I know we linked to both the "cheese on seafood pasta" story itself and the back story in our New York Times round-up yesterday, but I think many more serious eaters are going to want to weigh in on this subject, so I figured it deserves its own post.
The story's author, Robert Trachtenberg, tries to find out the origins of why so many Italian chefs both here and in Italy consider it culinary heresy to put grated cheese on seafood pasta. He uncovers many theories, but not the definitive answer.
I began my search for the answer by deIving into a book I co-wrote. The Young Man and the Sea, with Esca chef Dave Pasternack (who was quoted in the story), perhaps the pre-eminent seafood pasta chef in this country at least. This is what Dave said about this contentious issue in a headnote for the Fettuccine with Rock Shrimp, Cherry Tomatoes, and Feta recipe (a crazy delicious dish by the way): "Traditionally Italians didn't pair fish or shellfish with cheese, but these days you see it all over menus, both here and in Italy."
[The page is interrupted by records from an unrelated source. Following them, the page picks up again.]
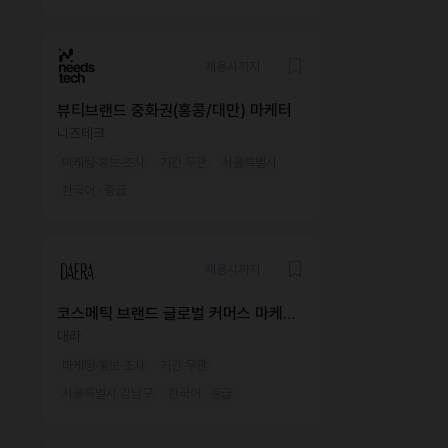
채용시까지
뷰티브랜드 중화권(홍콩/대만) 마케터
니즈테크
마케팅·홍보·조사
기간 무관
서울특별시
한국어 · 중급
채용시까지
코스메틱 브랜드 글로벌 커머스 마케팅
매니저
대라
마케팅·홍보·조사
기간 무관
서울특별시 강남구
한국어 · 중급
The bottom line is this: Good cooks who really know what they are doing can judiciously incorporate cheese into seafood pasta dishes in ingenious and delicious ways.
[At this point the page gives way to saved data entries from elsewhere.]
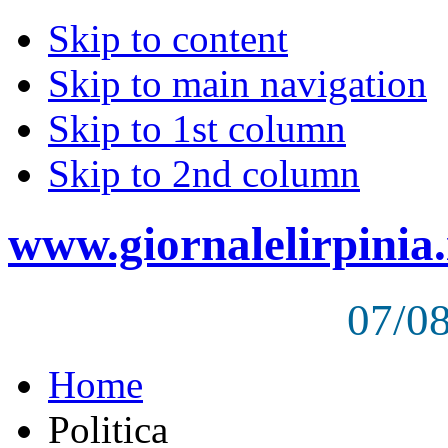
Skip to content
Skip to main navigation
Skip to 1st column
Skip to 2nd column
www.giornalelirpinia.
07/0
Home
Politica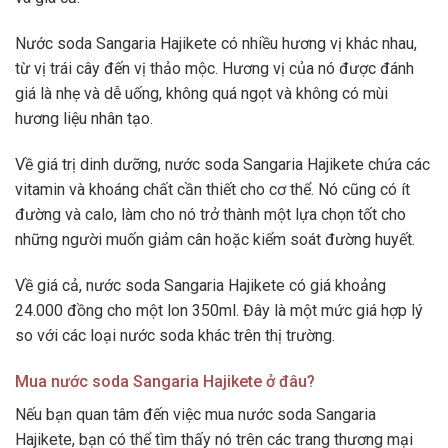
Nước soda Sangaria Hajikete có nhiều hương vị khác nhau,
từ vị trái cây đến vị thảo mộc. Hương vị của nó được đánh
giá là nhẹ và dễ uống, không quá ngọt và không có mùi
hương liệu nhân tạo.
Về giá trị dinh dưỡng, nước soda Sangaria Hajikete chứa các
vitamin và khoáng chất cần thiết cho cơ thể. Nó cũng có ít
đường và calo, làm cho nó trở thành một lựa chọn tốt cho
những người muốn giảm cân hoặc kiểm soát đường huyết.
Về giá cả, nước soda Sangaria Hajikete có giá khoảng
24.000 đồng cho một lon 350ml. Đây là một mức giá hợp lý
so với các loại nước soda khác trên thị trường.
Mua nước soda Sangaria Hajikete ở đâu?
Nếu bạn quan tâm đến việc mua nước soda Sangaria
Hajikete, bạn có thể tìm thấy nó trên các trang thương mại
- 1 pound rock shrimp, peeled and deveined
- Sea salt
- Freshly ground pepper
- 3 tablespoons extra-virgin olive oil, plus high-quality extra-virgin olive oil, for drizzling
- 1 to 2 jalapeños, stemmed and seeded, cut into thin matchsticks
- 2 cloves garlic, thinly sliced
- 2 cups cherry tomato purée
- 1 pound fresh fettuccine
- 6 ounces mild feta (preferably French)
Bring a large pot of salted water to a boil for the pasta.
Season the rock shrimp with salt and pepper. In a large, straight-sided sauté pan, heat the 3 tablespoons olive oil over medium heat until hot but not smoking. Add the shrimp and sear on all sides, 6 to 8 minutes a side. Use a slotted spoon to transfer them to a plate. Add the jalapeño(s) and garlic to the pan; sauté for about 3 minutes, until they soften. Add the cherry tomato purée; season with 1/2 teaspoon salt and 1 teaspoon pepper. Simmer over low heat, until the tomato purée has thickened slightly, about 5 minutes.
Add the fettuccine to the boiling water. Cook for 1 minute less than the package directions instruct, then drain in a colander, reserving about 1/4 cup cooking liquid. Add the fettuccine and the cooking liquid to the pan of simmering tomato purée; increase heat to medium. Return shrimp to pan; toss to combine. Crumble the feta into the pan; continue to gently stir pasta and sauce for about 1 minute more. Taste to see if the mixture needs more salt (the saltiness of the feta can vary).
Serve the pasta in four wide, shallow bowls with drizzle of high-quality extra-virgin olive oil over the top of each serving along with some freshly ground black pepper.